DR. PATEL: Well, I’ll be talking about song from the standpoint of how it’s produced physically by the human body and how the way we do it differs from the way other animals do it. I’ll be talking about song in relationship to speech, how the brain controls song and how that differs from how the brain controls speech. I’ll be talking about some of the functions that song has for humans as in comparison to other animals and some ways in which song affects the brain.
CAVANAUGH: Yeah, you know, singing comes so naturally for most people. It’s something we do as children. We don’t even think about breaking it down. But in your studies, you think about breaking down the idea of singing from speech and also connecting it to other animals. How do you take something so natural and find out where it comes from?
DR. PATEL: Well, part of it is applying some of these new tools from neuroscience that have just come, really, to be available in the past decade or so where we can look at healthy, living human brains while they do complicated things like thinking or talking or singing. And then one of the discoveries, for example, has been how much of the brain is utilized by song. I guess you may be familiar with the old idea that language is a kind of a left brain thing and music…
DR. PATEL: …and singing is a right brain thing.
DR. PATEL: Well, one of the first things we learned from looking at human brains while they were doing these things is that’s just a big oversimplification, that language and music and singing use both sides of the brain. There’s some bias. Language, spoken language, tends to be more heavily reliant on the left side of the brain, singing and other types of music, somewhat more reliant on the right side, but there’s just a tremendous amount of overlap, that the song uses a lot of the brain.

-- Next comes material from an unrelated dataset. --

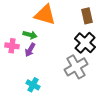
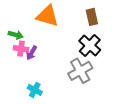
green arrow: (30, 35) -> (16, 35), moved
pink cross: (12, 46) -> (21, 49), moved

CAVANAUGH: Now, what I – from what I understand from what I’ve heard, different – other animals use song as a method of communication. It’s almost like the way they talk to each other. Is that right?
DR. PATEL: Well, actually it’s a little bit more complicated than that. So birds – let’s talk about birds for example. Songbirds have songs and they also have non-song communication that they have little calls that they give, maybe a begging call a young chick might give to its mom for food. Song is used for particular things and in most songbirds, it’s the males that sing and it’s thought to be kind of an advertisement for mating. The male is basically advertising himself as an available mate for females and trying to attract them with his song and also trying to ward off potential competitors, other males. So it has more of a kind of a reproductive function, at least in songbirds.
CAVANAUGH: Well, let’s hear. You have some clips of some songbirds. You brought two clips from the Eastern Meadowlark and the first clip we plan to play – let’s just go ahead and play that right now. Give us that clip.
(audio of song of the Eastern Meadowlark)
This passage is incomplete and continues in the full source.